**** Provided records

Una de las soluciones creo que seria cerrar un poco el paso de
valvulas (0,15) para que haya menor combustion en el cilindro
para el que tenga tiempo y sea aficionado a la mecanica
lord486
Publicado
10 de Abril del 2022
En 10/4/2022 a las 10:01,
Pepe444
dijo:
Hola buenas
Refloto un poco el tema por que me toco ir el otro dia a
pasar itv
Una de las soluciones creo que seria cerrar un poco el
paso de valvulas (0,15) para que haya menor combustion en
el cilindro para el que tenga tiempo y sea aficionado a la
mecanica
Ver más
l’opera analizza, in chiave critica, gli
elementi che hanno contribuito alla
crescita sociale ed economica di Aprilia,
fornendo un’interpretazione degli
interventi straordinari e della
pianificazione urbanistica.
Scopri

********
**** Provided records

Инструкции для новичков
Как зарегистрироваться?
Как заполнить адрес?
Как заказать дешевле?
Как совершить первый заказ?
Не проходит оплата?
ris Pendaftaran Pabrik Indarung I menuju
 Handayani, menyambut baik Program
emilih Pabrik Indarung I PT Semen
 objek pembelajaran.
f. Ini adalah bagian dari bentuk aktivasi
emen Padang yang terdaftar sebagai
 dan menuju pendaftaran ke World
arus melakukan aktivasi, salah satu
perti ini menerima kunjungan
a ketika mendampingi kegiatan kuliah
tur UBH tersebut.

********

▸ Problem description
Where a line of the data above includes "tenga", copy that line.

▸ Solution
para el que tenga tiempo y sea aficionado a la mecanica
el cilindro para el que tenga tiempo y sea aficionado a la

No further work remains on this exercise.